Of the lines below, write out exactly those from the line with "We are proud to provide our readers from" through the line with "nationalities through our", both included, and skip the rest.

-------- Supplied records --------

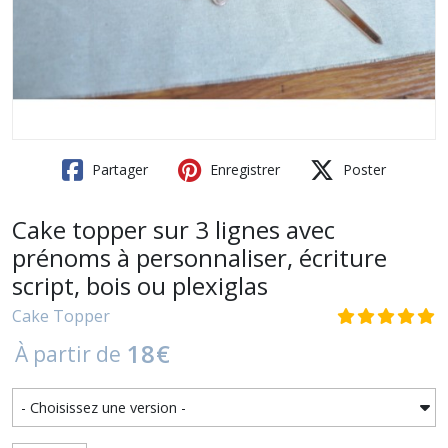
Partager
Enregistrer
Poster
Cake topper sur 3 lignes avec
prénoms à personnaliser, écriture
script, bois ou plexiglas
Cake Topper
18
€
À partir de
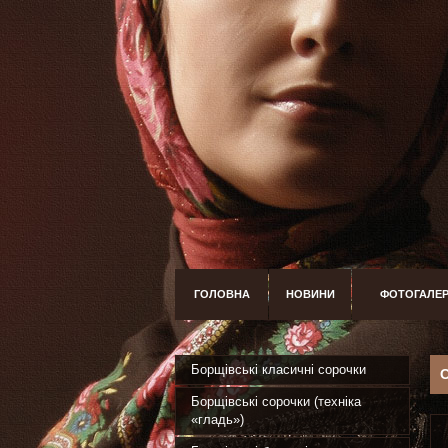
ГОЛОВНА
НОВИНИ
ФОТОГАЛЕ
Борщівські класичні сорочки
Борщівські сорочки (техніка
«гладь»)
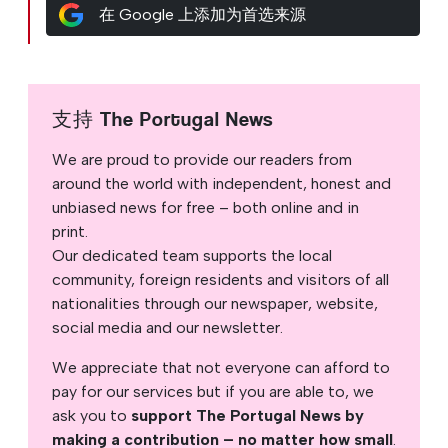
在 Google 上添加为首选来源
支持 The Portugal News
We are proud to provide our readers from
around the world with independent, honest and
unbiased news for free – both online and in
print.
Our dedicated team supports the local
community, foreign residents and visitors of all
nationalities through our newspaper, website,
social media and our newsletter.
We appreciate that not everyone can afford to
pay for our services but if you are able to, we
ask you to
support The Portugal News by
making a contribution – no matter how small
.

--------
-------- Supplied records --------

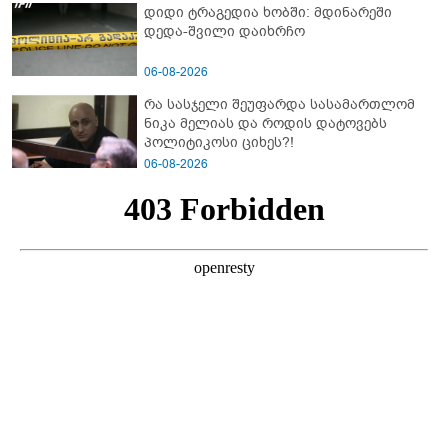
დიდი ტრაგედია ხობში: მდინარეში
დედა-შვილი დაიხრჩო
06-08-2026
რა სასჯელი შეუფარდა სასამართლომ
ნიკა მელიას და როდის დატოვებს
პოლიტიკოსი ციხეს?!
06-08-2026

--------
-------- Supplied records --------

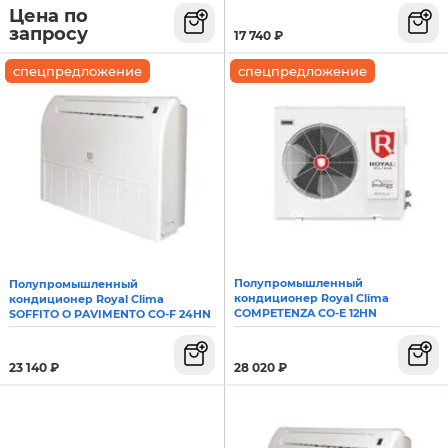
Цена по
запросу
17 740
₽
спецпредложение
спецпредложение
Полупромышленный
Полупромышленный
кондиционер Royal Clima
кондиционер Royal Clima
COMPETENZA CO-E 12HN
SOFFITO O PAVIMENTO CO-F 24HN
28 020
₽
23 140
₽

--------

== Reply ==
We are proud to provide our readers from
around the world with independent, honest and
unbiased news for free – both online and in
print.
Our dedicated team supports the local
community, foreign residents and visitors of all
nationalities through our newspaper, website,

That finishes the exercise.